Sunday, December 5, 2010

iOS Safari text search - a feature that boldly ignores user privacy and security

In case you missed it, Apple added a new feature -- one that I don't understand how they haven't had until now -- the ability to search for text in the current page. They must have thought pretty highly of it, given that they tout it on their main iOS feature page (here).  Here's their description of the feature:

In Safari, you can do a quick text search to find and highlight specific words and phrases on even the longest web pages.

I'm highlighting this feature because the way this feature works is ridiculous.  I mean, staggeringly ridiculous.

1. You go to a web page
2. You start entering the text you want to find in the search box
3. If your search term is found in the page, the you'll see it in the search results and can select it to be found in the current web page.

Here are some screenshots of this in action searching for "iPhone" at (note the nice green EV title!):

And the corresponding request:

GET /complete/search?json=t&nolabels=t&client=iphonesafari&q=iPhone HTTP/1.1
User-Agent: Mozilla/5.0 (iPhone; U; CPU iPhone OS 4_2_1 like Mac OS X; en-us) AppleWebKit/533.17.9 (KHTML, like Gecko) Version/5.0.2 Mobile/8C148 Safari/6533.18.5
Accept: */*
Accept-Language: en-us
Accept-Encoding: gzip, deflate

Okay, so what's wrong with this?  Clearly anyone using this interface knows they are typing data into the search box from Google (or whatever search engine is selected).

Wait, stop, what?

You mean they designed a brand new feature to let you search the text of the current page, but only on the condition that you give up your privacy and security by sending it cleartext over the wire to your search provider and everyone watching the network?
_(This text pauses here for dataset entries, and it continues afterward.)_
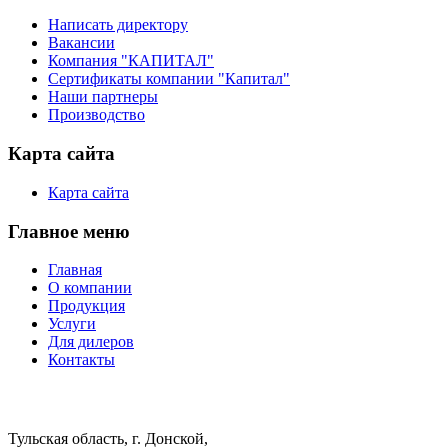
Написать директору
Вакансии
Компания "КАПИТАЛ"
Сертификаты компании "Капитал"
Наши партнеры
Производство
Карта сайта
Карта сайта
Главное меню
Главная
О компании
Продукция
Услуги
Для дилеров
Контакты
Центральный офис:
Тульская область, г. Донской,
Yes.

Well, it's a good thing that sniffing local networks is not much of an issue.. oh wait.. ever heard of FireSheep?  The fact that FireSheep caused such problems not only highlighted the lack of basic encryption on popular websites, but also that there are indeed often attackers on the network sniffing your data.

I've always been a big fan of the way Apple makes user interfaces work.  The settings I need are normally right where I'd look for them, nice and integrated with each other.  Whoever made this feature was probably hoping for that kind of elegance, but clearly fell on their face.

Here's why I think so:

1.  You shouldn't force users to do something insecure to get the job done.  Users will do that insecure thing, and you really can't blame them.  They need to get their job done on their smart phone.

2. You shouldn't mix security context in such an irresponsible way.  I doubt most users understand they are sending this data cleartext over the wire, for everyone to see.  A traditional text search in a web page doesn't do this.  I'm not sure why you think users will get it.  Especially since they probably have faith that Apple will do its job properly.

This was a fail.  Apple is setting users up for failure.  There is absolutely no reason for this data to be disclosed, let alone in the clear, on the wire in order to search on the current web page.

I urge Apple to fix this, because they are good enough, smart enough, and doggone it people like them.  Also, it's about to be 2011.  You should make a new years resolution not to let people work on Safari UI who don't understand at least the basics of web security.


  1. How does it work on HTTPS pages?

  2. The demonstration above was an HTTPS, SSL EV, site. It is still sent cleartext because it still does the google search.